Appendix A: Import/Merge Scripts
The import and merge scripts are designed to automate the day-to-day data ingestion operations of a production environment. The assumption is that there are a number of batch data sources that need to be repeatedly imported, validated and merged. Without these scripts, a user would need to manually specify many required parameters and environment variables. The scripts rely on XML files. See XML Files.
Environment Variables (Host Configuration File)
Several basic environment variables must be defined for the merge/import scripts to work correctly; this will normally be done in the host configuration file with a merge_import
entry within the $proc
case statement. These environment variables should be defined including the export statement since they will be used in subshells. These are as follows, including typical values.
JAVA_HOME
defines where the Java installation can be found; java should be found under $JAVA_HOME/bin
. For example:
export JAVA_HOME=/usr/java/latest-x64
ILLUMON_DEVROOT
defines the development root directory. Scripts to be run should be found here, and jars will be added to the classpath.
: ${ILLUMON_DEVROOT:="/db/Users/dbmerge/dev"}
export ILLUMON_DEVROOT
ILLUMON_DBROOT
specifies the root directory for database files (not the installation, but the data).
export ILLUMON_DBROOT=/db
ILLUMON_TEMP_PATH
defines the directory under which log files will be created, under the user defined by LOGNAME
.
export ILLUMON_TEMP_PATH=$ILLUMON_DBROOT/TempFiles
TEMP_PATH_USER
is used as a directory for temporary files.
export TEMP_PATH_USER=$ILLUMON_TEMP_PATH/$LOGNAME
DB_RPM_DEPLOYED
is used to help determine library paths; in most installations, it should be true.

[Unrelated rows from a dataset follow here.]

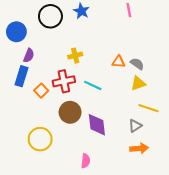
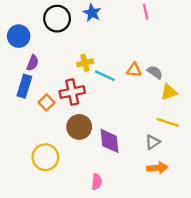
yellow triangle: (138, 83) -> (169, 92), moved
cyan line: (93, 85) -> (105, 76), moved

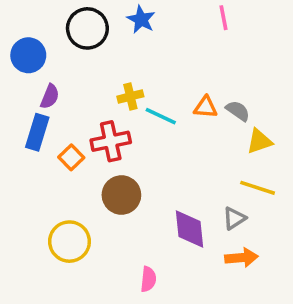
purple diamond: (109, 141) -> (189, 229), moved

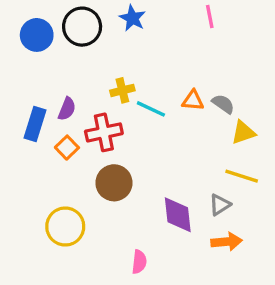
blue circle: (28, 55) -> (37, 35), moved
purple semicircle: (50, 96) -> (67, 109), moved

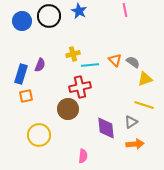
orange triangle: (193, 100) -> (115, 60), turned 40
cyan line: (151, 109) -> (90, 65), turned -30
red cross: (104, 132) -> (80, 87), moved
orange square: (67, 148) -> (26, 96), moved, turned 32

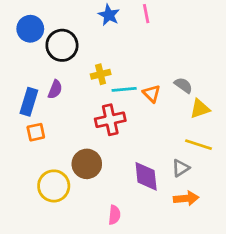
pink line: (125, 10) -> (146, 14), moved
black circle: (49, 16) -> (62, 45), moved
orange triangle: (115, 60) -> (152, 94), moved
brown circle: (68, 109) -> (87, 164), moved

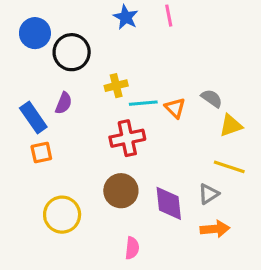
blue rectangle: (29, 102) -> (33, 117), turned -52
brown circle: (87, 164) -> (121, 191), moved

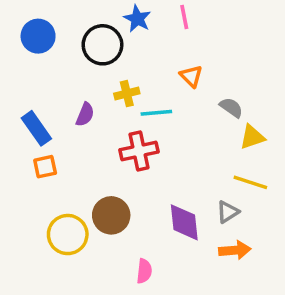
black circle: (72, 52) -> (102, 45), moved
purple semicircle: (64, 103) -> (85, 114), moved
orange triangle: (175, 108) -> (191, 76), moved
brown circle: (121, 191) -> (111, 215), moved

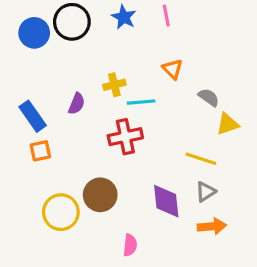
black circle: (102, 45) -> (72, 22), moved
yellow line: (250, 182) -> (201, 159), moved

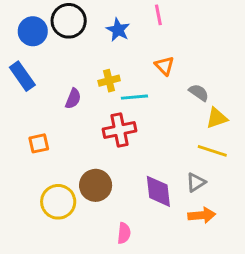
blue star: (124, 17) -> (118, 30), moved
blue rectangle: (33, 116) -> (22, 76), moved
yellow line: (201, 159) -> (212, 151), moved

If not true, assumptions about the existence of specific directories within the installation are not made, and installation-specific shared libraries will not be available.
export DB_RPM_DEPLOYED=True
ILLUMON_DB_INST_ROOT
refers to the directory in which the Deephaven software was installed.
export ILLUMON_DB_INST_ROOT=/usr/illumon/latest
ILLUMON_CONFIG_ROOT
refers to the directory in which the customer configuration was installed.
ILLUMON_CONFIG_ROOT=/etc/sysconfig/illumon.d
STATUS_ROOT
will be used to write status files.
export STATUS_ROOT=/db/Users/dbmerge/dailystatus
ILLUMON_PROP_FILES
refers to the jar or directory containing the property files to be used for this import or merge; it is added to the classpath used by the import and merge programs to search for resources. If this is not defined, then the resource search will use the standard classpath as generated by the scripts (override directories, database jar files, database etc directory and the development root's etc directory).
export ILLUMON_PROP_FILES=\
$ILLUMON_CONFIG_ROOT/java_lib/illumon-config-demo.jar
ILLUMON_CONFIG_FILES_DIR
refers to the directory containing the required configuration files.
export ILLUMON_CONFIG_FILES_DIR=$ILLUMON_CONFIG_ROOT/java_lib
If defined, ILLUMON_OVERRIDE_DIRS
contains a colon-delimited list of directories that can contain overrides of the XML configuration files.
export ILLUMON_OVERRIDE_DIRS=\
$ILLUMON_CONFIG_ROOT/override:/db/Users/dbmerge/override
PYTHON_LOGGING
defines the level of information that is written to the scripts' log files. Valid values are ERROR
, WARNING
, INFO
, and DEBUG
.
export PYTHON_LOGGING=INFO
CONFIGFILE
defines the specific property file to be used for merges and imports.
export CONFIGFILE=db-nodename.prop
dbEXTRA_ARGS
defines additional arguments to be passed into the import and merge classes.
export EXTRA_ARGS="-DWAuthenticationClientManager.defaultPrivateKeyFile=/etc/sysconfig/illumon.d/auth/priv-merge.base64.txt"
db_merge_import_base.sh
This is the base script that will usually be called to perform a merge/import. It sources the host configuration file and calls db_ingest_daily
, passing the parameters straight through. It provides the advantage of calling the host configuration file, which should be configured with some basic parameters.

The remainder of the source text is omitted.